What do you get if you cross a dyslexic, an insomniac and an agnostic? Someone who wakes up at 4 a.m. and says: ‘Is there a dog?’ There was a lot of dog talk this weekend, and about the tributes they bring to their owners in the shooting field. A South African who had just enjoyed his first days at the grouse, walked up and driven, was incoherent with joy, especially as he had made a respectable contribution to the bag.
The Afrikaners have always been an embattled race. God usually directs them to the windy side of the hill. When they do find some refuge to enjoy a settled life, perhaps planting a few vines, they often become lyrical about hemel en aarde: heaven on earth. Although the wine country around Stellenbosch is hauntingly beautiful, my earthly paradise is in Dorset, even if it has to import its own wine.
Friends had just returned from the far abroad, so they had not yet eaten any grouse. This was rectified, with young birds cooked rare after a very brief hanging. That led to the usual discussion. For its first few hours, a grouse will have a slightly metallic taste, which is to be avoided. Thereafter, it is a matter of preference. A fresh young grouse has a delicious sweetness; you can almost taste the heather, and the legs will be gamey. But if you want the full kick of gaminess, hanging is essential. I think that this is the right way to treat older birds.

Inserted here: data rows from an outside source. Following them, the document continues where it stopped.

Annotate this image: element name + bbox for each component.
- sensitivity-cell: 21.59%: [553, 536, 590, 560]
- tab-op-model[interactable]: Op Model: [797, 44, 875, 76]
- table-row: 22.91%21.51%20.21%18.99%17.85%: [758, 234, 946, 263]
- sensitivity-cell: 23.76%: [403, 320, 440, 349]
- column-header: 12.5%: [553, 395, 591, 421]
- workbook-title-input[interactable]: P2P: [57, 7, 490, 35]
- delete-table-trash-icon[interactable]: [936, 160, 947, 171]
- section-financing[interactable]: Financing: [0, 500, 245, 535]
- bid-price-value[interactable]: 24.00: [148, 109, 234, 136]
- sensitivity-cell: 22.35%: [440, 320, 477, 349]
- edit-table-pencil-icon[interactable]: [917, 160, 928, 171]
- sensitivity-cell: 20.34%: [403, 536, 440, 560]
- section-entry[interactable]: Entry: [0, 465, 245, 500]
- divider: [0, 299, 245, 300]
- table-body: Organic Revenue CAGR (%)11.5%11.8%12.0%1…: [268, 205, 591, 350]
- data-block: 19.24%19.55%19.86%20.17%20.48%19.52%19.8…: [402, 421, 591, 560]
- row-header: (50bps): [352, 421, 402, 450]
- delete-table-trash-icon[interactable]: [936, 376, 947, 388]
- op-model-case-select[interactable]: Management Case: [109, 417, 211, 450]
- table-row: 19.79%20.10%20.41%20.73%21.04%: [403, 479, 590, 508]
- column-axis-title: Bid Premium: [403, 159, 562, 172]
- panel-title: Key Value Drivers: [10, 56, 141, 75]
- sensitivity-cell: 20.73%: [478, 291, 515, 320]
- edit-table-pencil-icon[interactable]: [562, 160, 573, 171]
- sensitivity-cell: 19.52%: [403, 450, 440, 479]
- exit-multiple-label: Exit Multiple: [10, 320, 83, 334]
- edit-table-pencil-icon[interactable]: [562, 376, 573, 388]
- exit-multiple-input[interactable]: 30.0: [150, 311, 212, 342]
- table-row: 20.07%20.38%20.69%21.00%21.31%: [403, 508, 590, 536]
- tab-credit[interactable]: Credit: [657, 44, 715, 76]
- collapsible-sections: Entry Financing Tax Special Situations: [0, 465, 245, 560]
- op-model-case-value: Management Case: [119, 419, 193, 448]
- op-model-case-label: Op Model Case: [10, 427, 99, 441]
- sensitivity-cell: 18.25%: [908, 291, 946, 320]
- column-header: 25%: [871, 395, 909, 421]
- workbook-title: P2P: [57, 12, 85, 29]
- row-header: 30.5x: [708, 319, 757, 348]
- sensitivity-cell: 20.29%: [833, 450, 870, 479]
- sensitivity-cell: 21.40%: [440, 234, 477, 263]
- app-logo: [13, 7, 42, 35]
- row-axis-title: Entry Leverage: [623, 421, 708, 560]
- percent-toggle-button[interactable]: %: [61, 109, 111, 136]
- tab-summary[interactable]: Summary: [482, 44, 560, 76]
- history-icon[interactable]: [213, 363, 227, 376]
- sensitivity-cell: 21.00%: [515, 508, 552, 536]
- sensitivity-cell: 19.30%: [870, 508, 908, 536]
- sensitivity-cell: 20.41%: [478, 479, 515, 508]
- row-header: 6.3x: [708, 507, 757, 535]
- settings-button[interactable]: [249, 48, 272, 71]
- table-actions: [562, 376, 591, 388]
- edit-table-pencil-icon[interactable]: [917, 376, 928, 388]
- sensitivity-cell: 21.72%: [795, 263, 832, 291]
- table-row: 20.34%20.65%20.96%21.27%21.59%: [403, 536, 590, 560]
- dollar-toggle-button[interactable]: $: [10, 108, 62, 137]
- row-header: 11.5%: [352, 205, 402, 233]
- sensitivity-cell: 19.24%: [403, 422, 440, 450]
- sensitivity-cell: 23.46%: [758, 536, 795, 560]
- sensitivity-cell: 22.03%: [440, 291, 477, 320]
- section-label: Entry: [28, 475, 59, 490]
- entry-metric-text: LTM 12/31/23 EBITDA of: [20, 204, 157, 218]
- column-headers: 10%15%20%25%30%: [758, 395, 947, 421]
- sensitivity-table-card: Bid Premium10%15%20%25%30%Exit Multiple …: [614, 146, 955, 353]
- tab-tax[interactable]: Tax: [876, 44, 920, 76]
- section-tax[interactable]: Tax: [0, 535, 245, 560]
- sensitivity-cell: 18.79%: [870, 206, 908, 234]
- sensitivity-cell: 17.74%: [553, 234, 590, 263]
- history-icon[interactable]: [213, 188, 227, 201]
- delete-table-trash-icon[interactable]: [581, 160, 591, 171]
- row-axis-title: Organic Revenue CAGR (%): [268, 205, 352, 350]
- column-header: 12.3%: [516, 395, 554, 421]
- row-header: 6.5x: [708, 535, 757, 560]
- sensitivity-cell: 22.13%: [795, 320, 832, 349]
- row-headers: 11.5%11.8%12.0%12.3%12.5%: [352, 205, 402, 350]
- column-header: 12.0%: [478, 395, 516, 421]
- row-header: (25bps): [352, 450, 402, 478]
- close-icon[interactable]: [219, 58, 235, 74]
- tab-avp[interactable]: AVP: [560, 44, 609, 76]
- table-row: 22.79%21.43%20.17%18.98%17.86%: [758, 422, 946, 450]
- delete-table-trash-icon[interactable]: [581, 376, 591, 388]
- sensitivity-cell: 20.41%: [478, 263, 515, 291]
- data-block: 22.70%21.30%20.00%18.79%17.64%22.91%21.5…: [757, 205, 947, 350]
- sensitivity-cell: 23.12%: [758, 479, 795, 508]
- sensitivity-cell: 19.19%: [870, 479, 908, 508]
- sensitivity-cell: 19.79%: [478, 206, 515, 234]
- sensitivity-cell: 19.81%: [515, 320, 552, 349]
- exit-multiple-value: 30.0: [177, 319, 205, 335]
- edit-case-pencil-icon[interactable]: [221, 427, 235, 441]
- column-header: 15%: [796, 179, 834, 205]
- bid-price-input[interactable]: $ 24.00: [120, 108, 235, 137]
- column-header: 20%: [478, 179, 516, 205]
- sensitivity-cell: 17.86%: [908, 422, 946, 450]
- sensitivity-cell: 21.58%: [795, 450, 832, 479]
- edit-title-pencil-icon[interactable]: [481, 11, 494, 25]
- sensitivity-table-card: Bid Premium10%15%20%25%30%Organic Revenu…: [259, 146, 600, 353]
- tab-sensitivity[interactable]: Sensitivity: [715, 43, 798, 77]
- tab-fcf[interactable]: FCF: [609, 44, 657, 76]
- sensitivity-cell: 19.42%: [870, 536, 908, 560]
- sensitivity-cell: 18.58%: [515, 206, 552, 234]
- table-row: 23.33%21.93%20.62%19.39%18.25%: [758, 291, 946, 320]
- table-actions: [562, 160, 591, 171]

There is another endless debate. Are grouse better hot or cold? They certainly freeze well. I prefer: the version which I have eaten most recently. Nicholas Soames recently expressed some interesting views on grouse, on which he speaks with authority. Not only has he shot a fair few. He may well have eaten more than anyone in history. Soamesy is a glorious fellow, and not solely at the trencher. If he does insist on leaving the Commons, it would be monstrous if he were not elevated to the Lords. After all, he has already demonstrated his versatility, in the matter of tweeting. One might have assumed that to him, a tweet was a sound made by a panic-stricken ortolan whose protected status was not going to save it from the gnashers’ yard. Not so: he would never break the law on protected species and has become one of the more accomplished tweeters of the age, without ever resembling an ortolan.

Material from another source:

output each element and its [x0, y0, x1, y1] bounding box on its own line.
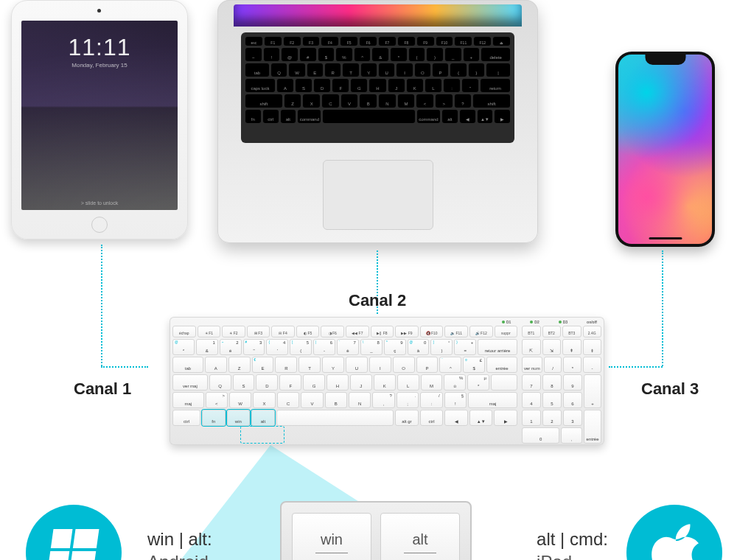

Anyway, he has said that his equivalent of eating foie gras to the sound of trumpets would be shooting grouse to the sound of Wagner. The birds would certainly fly. He did not specify which Wagner opera. Torydammerung, perhaps? For a whole weekend, we managed to keep off the related topics of Brexit, Tories in crisis and Boris Johnson. Someone did ask me whether Boris was a saviour or a wrecker. ‘Yes,’ I replied. ‘But which?’ ‘As the man himself does not know, how can I?’

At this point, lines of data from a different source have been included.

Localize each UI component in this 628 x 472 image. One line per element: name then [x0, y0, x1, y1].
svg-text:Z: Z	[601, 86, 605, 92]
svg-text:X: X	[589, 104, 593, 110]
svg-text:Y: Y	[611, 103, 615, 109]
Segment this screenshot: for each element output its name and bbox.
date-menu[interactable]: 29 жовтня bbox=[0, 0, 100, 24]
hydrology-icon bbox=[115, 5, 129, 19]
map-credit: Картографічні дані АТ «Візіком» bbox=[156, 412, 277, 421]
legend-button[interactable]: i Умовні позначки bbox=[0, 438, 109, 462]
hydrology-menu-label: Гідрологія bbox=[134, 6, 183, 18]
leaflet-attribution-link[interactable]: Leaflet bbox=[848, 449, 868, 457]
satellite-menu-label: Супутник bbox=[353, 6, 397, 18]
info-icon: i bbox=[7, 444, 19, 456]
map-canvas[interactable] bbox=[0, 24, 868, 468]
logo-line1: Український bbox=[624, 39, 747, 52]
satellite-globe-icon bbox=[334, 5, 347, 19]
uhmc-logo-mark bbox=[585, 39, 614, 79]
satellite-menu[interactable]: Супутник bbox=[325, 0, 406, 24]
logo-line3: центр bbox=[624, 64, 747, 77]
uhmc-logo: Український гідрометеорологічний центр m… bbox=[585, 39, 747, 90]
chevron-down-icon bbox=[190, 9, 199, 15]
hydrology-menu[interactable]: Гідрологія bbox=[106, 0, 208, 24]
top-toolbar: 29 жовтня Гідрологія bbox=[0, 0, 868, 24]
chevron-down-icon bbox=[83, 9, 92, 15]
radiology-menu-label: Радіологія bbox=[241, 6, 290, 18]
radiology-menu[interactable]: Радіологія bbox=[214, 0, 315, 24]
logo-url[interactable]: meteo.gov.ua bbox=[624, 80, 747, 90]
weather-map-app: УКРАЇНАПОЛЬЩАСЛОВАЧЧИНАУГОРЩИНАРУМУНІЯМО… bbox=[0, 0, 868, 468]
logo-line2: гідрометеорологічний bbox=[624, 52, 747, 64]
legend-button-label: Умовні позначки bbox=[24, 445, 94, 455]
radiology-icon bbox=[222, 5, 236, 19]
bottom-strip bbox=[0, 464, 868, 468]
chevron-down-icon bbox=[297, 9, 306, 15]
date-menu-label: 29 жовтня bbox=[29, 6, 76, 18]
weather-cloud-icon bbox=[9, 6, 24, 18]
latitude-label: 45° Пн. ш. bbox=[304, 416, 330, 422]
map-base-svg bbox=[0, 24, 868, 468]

We did find a cheerful topic, despite constant relays of bad news from Old Trafford. Grouse goes with claret, and my hosts supplied a splendid example, from St Julien. Although none of its wines have first-growth status, it supplies three super-super seconds: Leoville Las-Cases, Leoville-Barton and Ducru-Beaucaillou. Which is the best? Las-Cases is usually awarded the palm, but for the other two, I would again be tempted to reply that it was the one I had tasted most recently. We were drinking the Ducru 2002: close to perfection. It had spent long relaxed years in a cellar in Northumberland, undisturbed by the guns on the neighbouring moor, and was everything fine claret ought to be, as Ducru always is.
Outside, an Indian summer day had faded into a gentle English evening. At table, all was harmony. The labrador seemed frisky, and not only because she was kippered up by cooking smells. Perhaps she sensed that she would soon be waiting expectantly at her master’s heel. As the fall of the year approaches, we could answer one question. There is a dog.